● **EXERCISE**: Your answer is a copy of every line in the records where "inflación" appears.

● **EXERCISE INPUTS**:
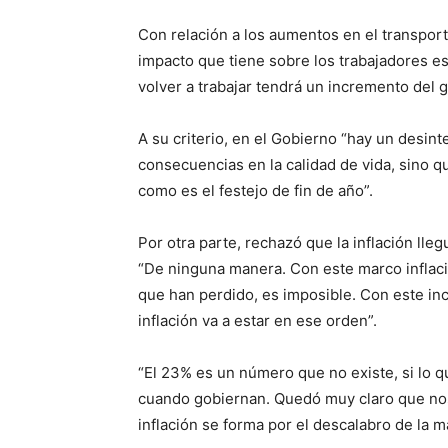
Con relación a los aumentos en el transporte
impacto que tiene sobre los trabajadores es
volver a trabajar tendrá un incremento del
A su criterio, en el Gobierno “hay un desint
consecuencias en la calidad de vida, sino
como es el festejo de fin de año”.
Por otra parte, rechazó que la inflación ll
“De ninguna manera. Con este marco inflaci
que han perdido, es imposible. Con este in
inflación va a estar en ese orden”.
“El 23% es un número que no existe, si lo 
cuando gobiernan. Quedó muy claro que noso
inflación se forma por el descalabro de la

● **EXERCISE RESPONSE**:
Por otra parte, rechazó que la inflación ll
inflación va a estar en ese orden”.
inflación se forma por el descalabro de la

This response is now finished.